Sobre Febres Loucas e Breves – Por Edson Fernando

16/04/2025

Montagem Dança-Teatro: TRÊS

Montagem: Teatro de Apartamento

Edson Fernando[1]

O três é um número fundamental universalmente. Exprime uma ordem intelectual e espiritual, em Deus, no cosmo ou no homem. (Chevalier, Gheerbrant, 2007, p.899).

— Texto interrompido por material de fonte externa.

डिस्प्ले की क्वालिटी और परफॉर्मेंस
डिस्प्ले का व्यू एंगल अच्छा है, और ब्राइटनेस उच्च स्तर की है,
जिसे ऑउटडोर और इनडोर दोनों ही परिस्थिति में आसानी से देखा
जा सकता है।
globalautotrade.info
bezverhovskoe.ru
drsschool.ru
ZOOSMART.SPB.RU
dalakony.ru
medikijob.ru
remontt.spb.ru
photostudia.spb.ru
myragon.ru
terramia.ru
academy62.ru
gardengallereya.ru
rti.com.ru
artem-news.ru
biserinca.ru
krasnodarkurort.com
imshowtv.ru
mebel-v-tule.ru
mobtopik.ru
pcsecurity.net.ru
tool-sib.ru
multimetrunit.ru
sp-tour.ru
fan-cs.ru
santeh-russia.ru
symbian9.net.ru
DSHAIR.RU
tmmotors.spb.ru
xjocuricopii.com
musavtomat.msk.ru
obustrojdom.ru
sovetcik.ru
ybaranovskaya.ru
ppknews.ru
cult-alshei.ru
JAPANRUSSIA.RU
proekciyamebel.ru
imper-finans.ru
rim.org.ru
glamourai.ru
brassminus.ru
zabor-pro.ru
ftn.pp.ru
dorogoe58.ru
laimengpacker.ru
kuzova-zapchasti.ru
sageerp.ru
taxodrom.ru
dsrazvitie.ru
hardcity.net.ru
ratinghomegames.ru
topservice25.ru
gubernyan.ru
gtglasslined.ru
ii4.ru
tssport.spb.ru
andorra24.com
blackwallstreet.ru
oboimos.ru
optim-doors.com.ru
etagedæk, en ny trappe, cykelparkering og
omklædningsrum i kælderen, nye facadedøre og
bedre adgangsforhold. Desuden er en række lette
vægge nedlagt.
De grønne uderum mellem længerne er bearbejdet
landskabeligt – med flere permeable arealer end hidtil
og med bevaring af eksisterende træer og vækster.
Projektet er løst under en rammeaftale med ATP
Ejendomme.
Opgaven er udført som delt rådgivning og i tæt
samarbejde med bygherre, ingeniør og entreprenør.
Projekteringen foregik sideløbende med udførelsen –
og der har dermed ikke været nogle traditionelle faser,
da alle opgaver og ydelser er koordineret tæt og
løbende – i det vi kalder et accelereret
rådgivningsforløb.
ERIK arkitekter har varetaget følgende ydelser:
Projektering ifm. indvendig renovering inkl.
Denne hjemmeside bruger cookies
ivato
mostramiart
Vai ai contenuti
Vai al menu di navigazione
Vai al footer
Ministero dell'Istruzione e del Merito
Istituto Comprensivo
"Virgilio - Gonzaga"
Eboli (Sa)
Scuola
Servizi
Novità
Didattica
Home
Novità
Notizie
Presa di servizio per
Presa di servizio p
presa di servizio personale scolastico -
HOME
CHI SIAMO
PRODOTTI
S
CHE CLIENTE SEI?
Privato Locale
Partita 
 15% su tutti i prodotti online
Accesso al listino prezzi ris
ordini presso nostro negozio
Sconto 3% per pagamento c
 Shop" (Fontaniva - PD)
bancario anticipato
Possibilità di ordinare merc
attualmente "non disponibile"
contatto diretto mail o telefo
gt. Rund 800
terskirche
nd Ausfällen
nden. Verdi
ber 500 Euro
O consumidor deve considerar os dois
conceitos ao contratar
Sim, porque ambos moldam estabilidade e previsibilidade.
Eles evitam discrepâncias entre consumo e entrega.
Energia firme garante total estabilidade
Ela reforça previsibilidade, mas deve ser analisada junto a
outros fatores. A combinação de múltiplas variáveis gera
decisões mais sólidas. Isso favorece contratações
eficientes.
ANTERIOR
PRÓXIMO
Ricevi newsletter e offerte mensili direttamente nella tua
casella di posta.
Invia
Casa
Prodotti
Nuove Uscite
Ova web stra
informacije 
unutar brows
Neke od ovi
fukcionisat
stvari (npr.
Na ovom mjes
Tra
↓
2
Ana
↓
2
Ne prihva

Tive algumas sensações confusas e difusas por ocasião da apresentação de "TRÊS", na última quarta-feira (09.04.2025), no espaço cultural Teatro de Apartamento, que podem ser resumidas com a seguinte expressão: "Acho que já estive aqui". Músicas, atmosfera cênica, desenho de movimentos, visualidade, cenas, ausência da palavra, Piazzolla, "não me deixe"... todos esses detalhes, que me impregnaram a percepção durante a apresentação, começaram a ser equacionados, de algum modo, logo após o término da apresentação quando, então, ocorreu a roda de conversa com o elenco e o diretor da montagem, meu colega de turma do Curso Livre de Ator da ETDUFPA, Saulo Sisnando. Durante o bate papo, fora compartilhado um pouco do processo criativo de TRÊS e, segundo a própria equipe, trata-se de uma revisita e homenagem a "Violetango", de 1994, da Cia Atores Contemporâneos, dirigida e encenada por Miguel Santa Brígida e que tive o prazer de ser espectador por quase dez anos vindo depois a ter ainda o privilégio de atuar e contracenar ao lado de Rogê Paes, Guilherme Repilla, Cei Mello e da saudosa Silvia Leão. Além dessa referência direta a "Violetango", assumida pela encenação de "TRÊS", identifiquei também relação com "Valsa de Sangue", de 2002, da mesma companhia dirigida por Miguel Santa Brígida – nesta, especificamente a cena que contracenava com Rogê Paes sob a trilha "Ne Me Quitte Pas".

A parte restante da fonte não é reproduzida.